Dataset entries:
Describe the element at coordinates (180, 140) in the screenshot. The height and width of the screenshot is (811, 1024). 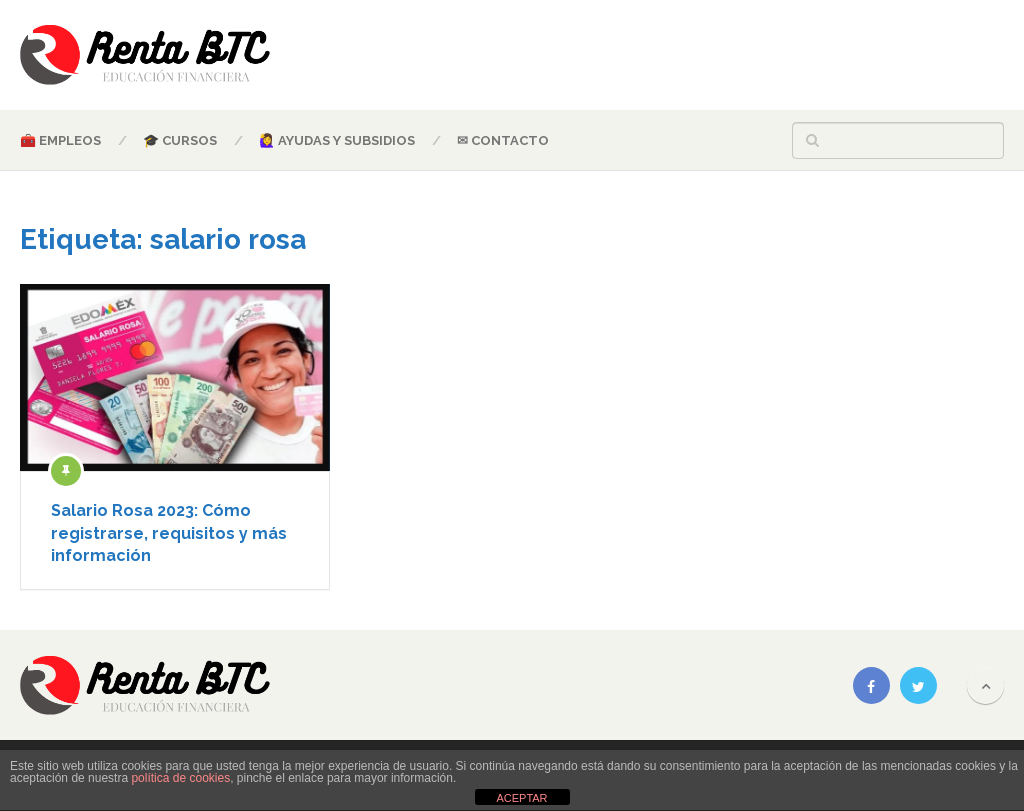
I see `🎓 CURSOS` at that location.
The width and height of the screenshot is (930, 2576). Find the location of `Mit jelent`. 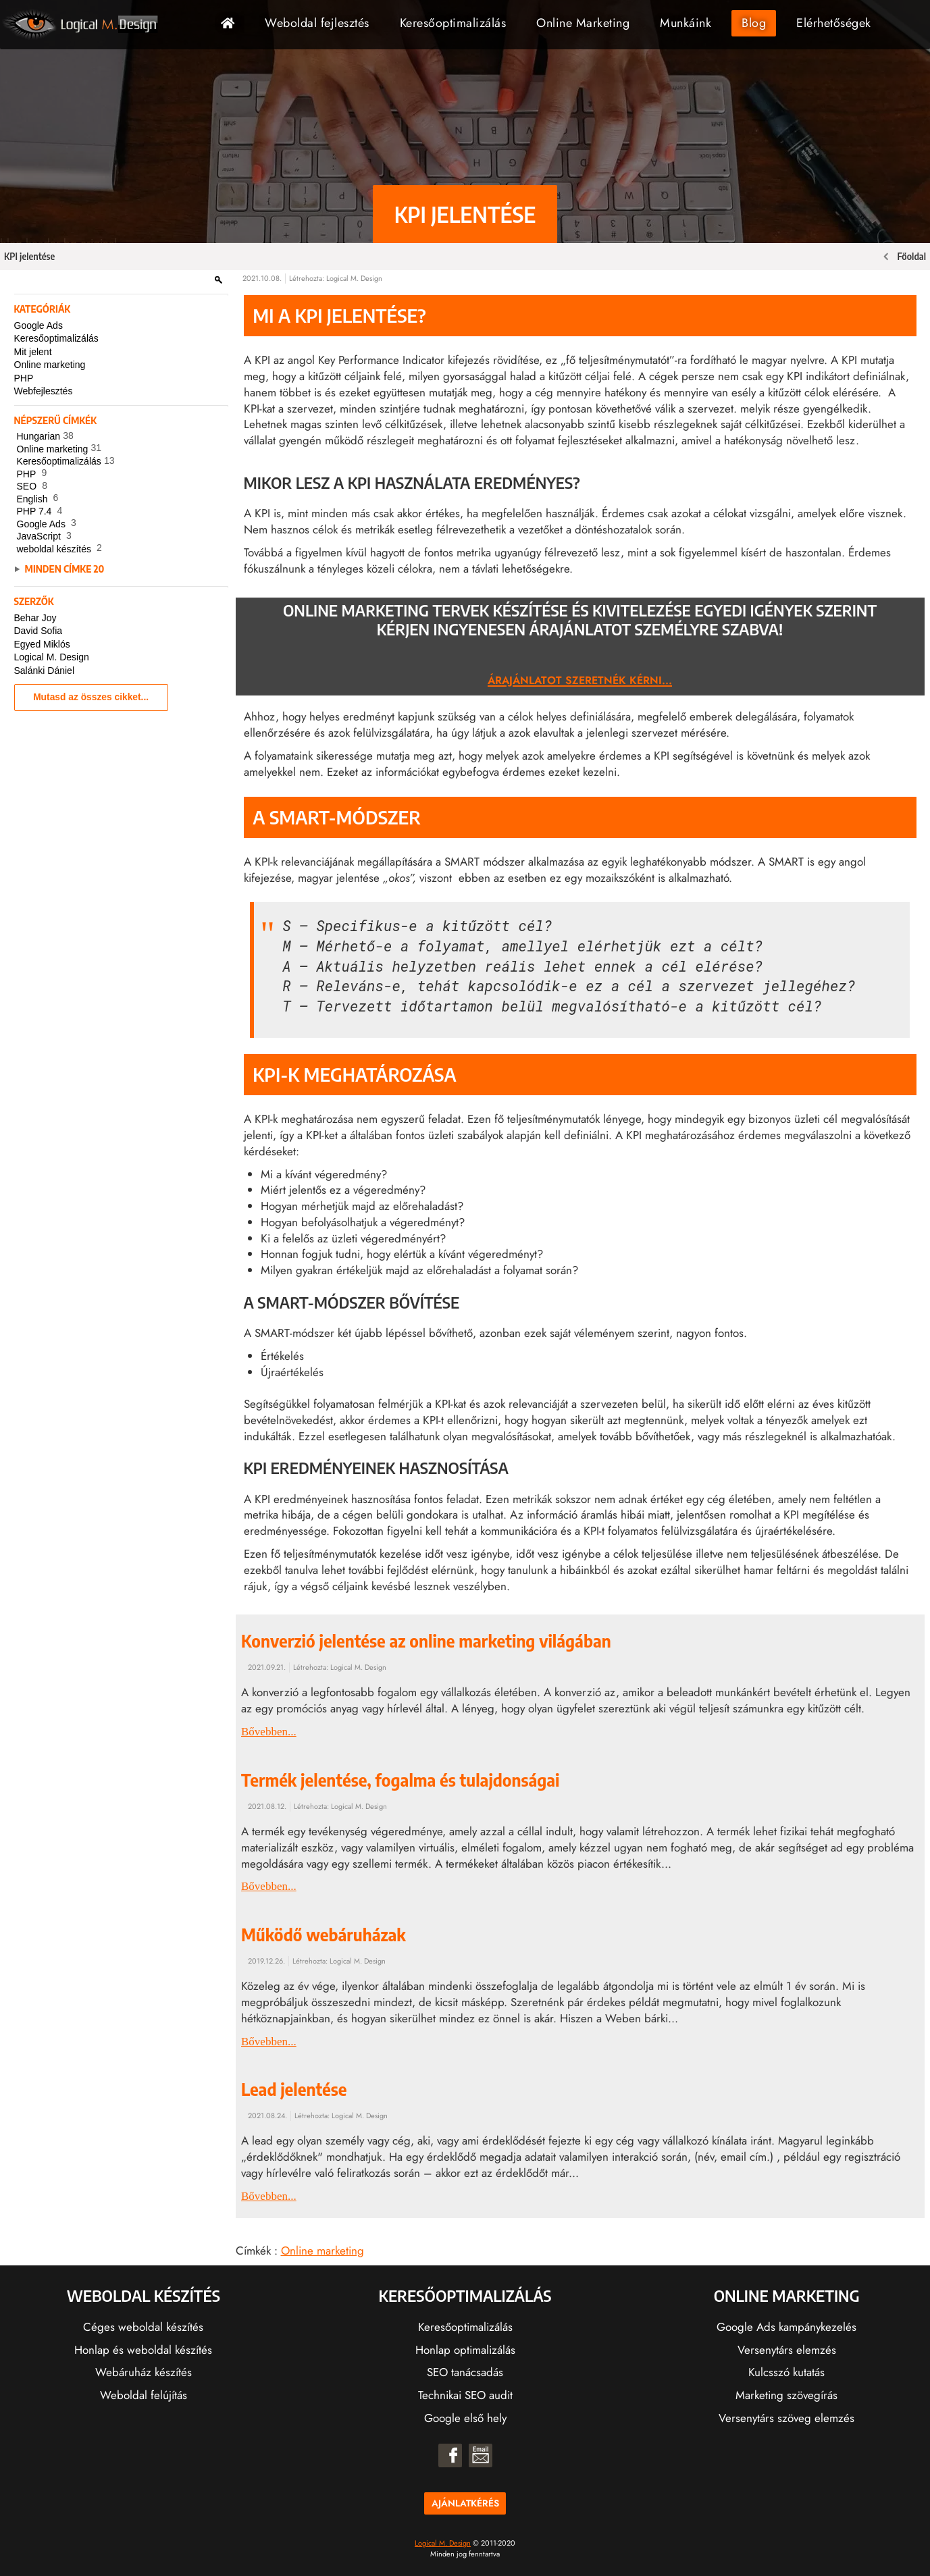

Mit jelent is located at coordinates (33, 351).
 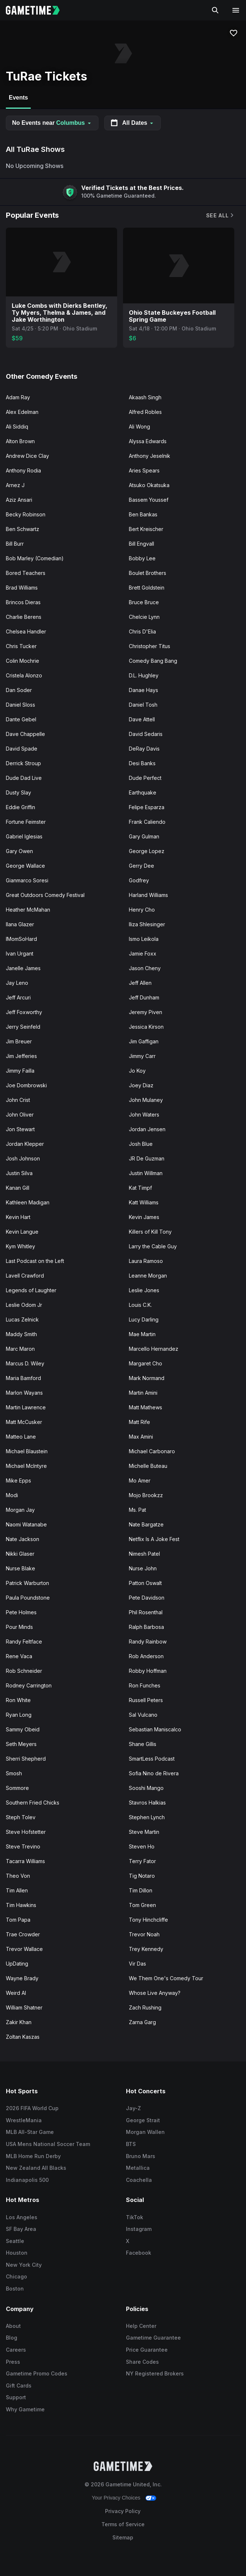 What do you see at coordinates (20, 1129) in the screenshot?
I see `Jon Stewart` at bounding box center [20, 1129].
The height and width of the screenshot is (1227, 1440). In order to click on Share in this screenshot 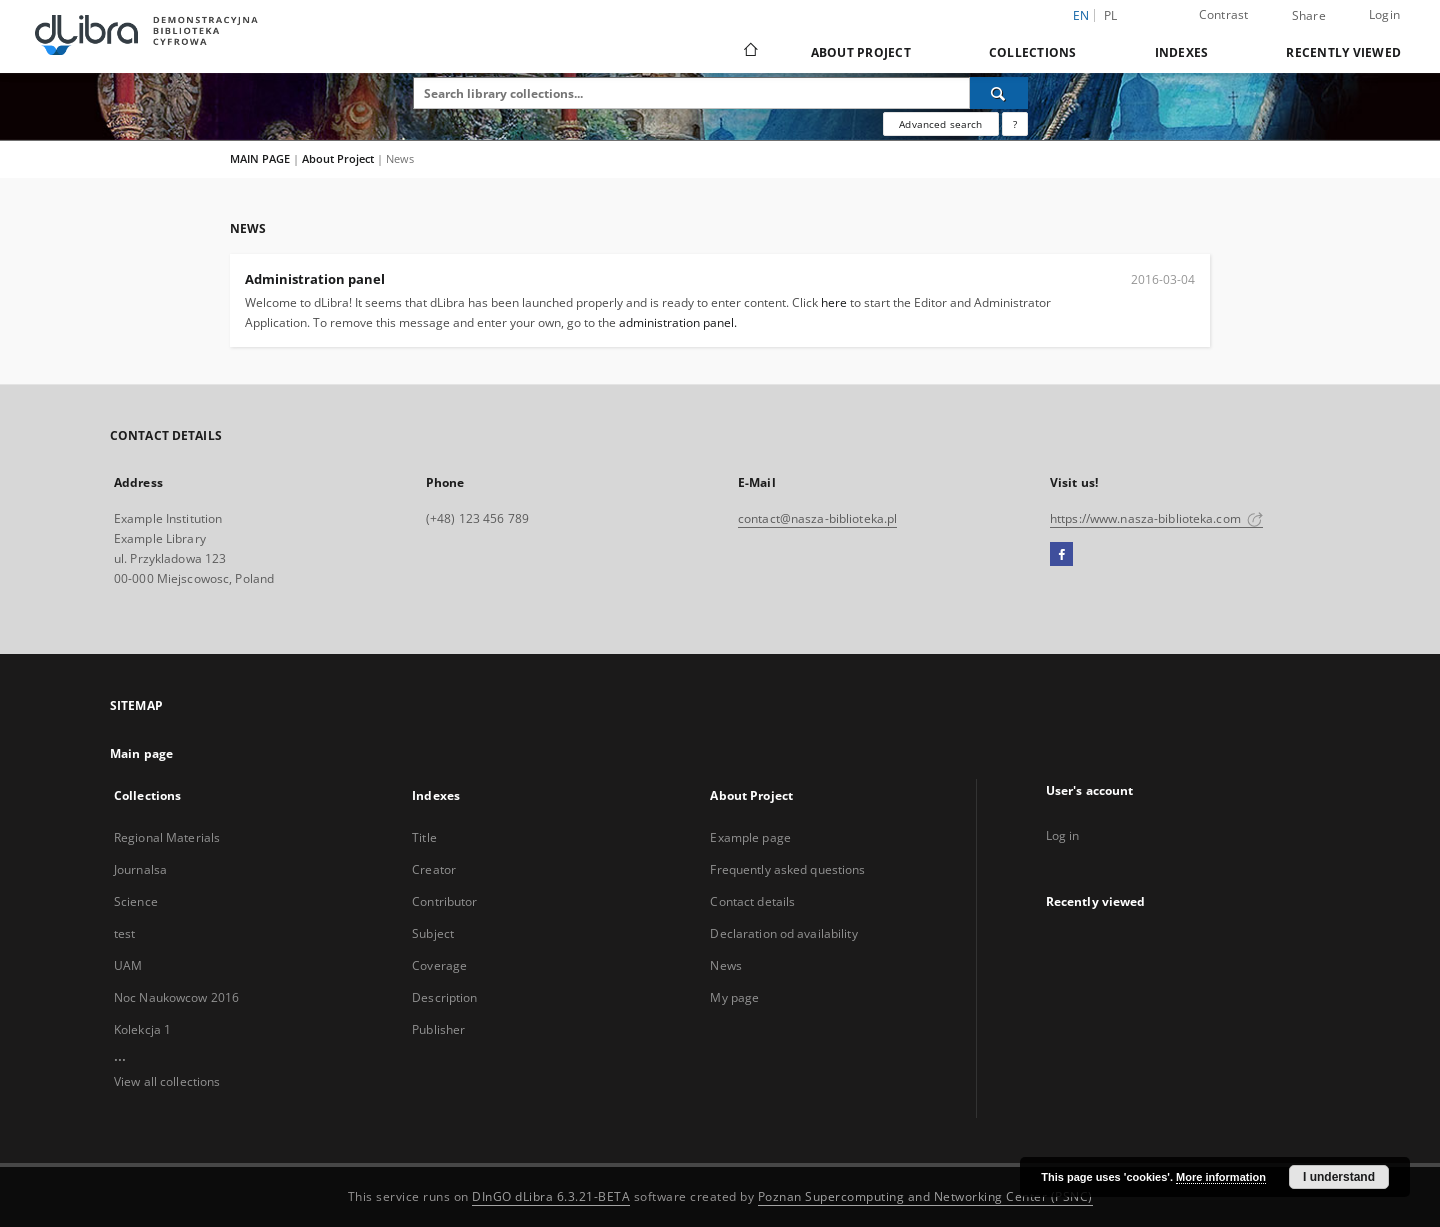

▶ Task to complete: The required output is each line above restated verbatim, with all images omitted.

▶ Task output:
Describe the element at coordinates (180, 140) in the screenshot. The height and width of the screenshot is (811, 1024). 
I see `🎓 CURSOS` at that location.
The width and height of the screenshot is (930, 2576). Find the location of `Mit jelent`. 

Mit jelent is located at coordinates (33, 351).
  What do you see at coordinates (20, 1129) in the screenshot?
I see `Jon Stewart` at bounding box center [20, 1129].
The height and width of the screenshot is (1227, 1440). In order to click on Share in this screenshot 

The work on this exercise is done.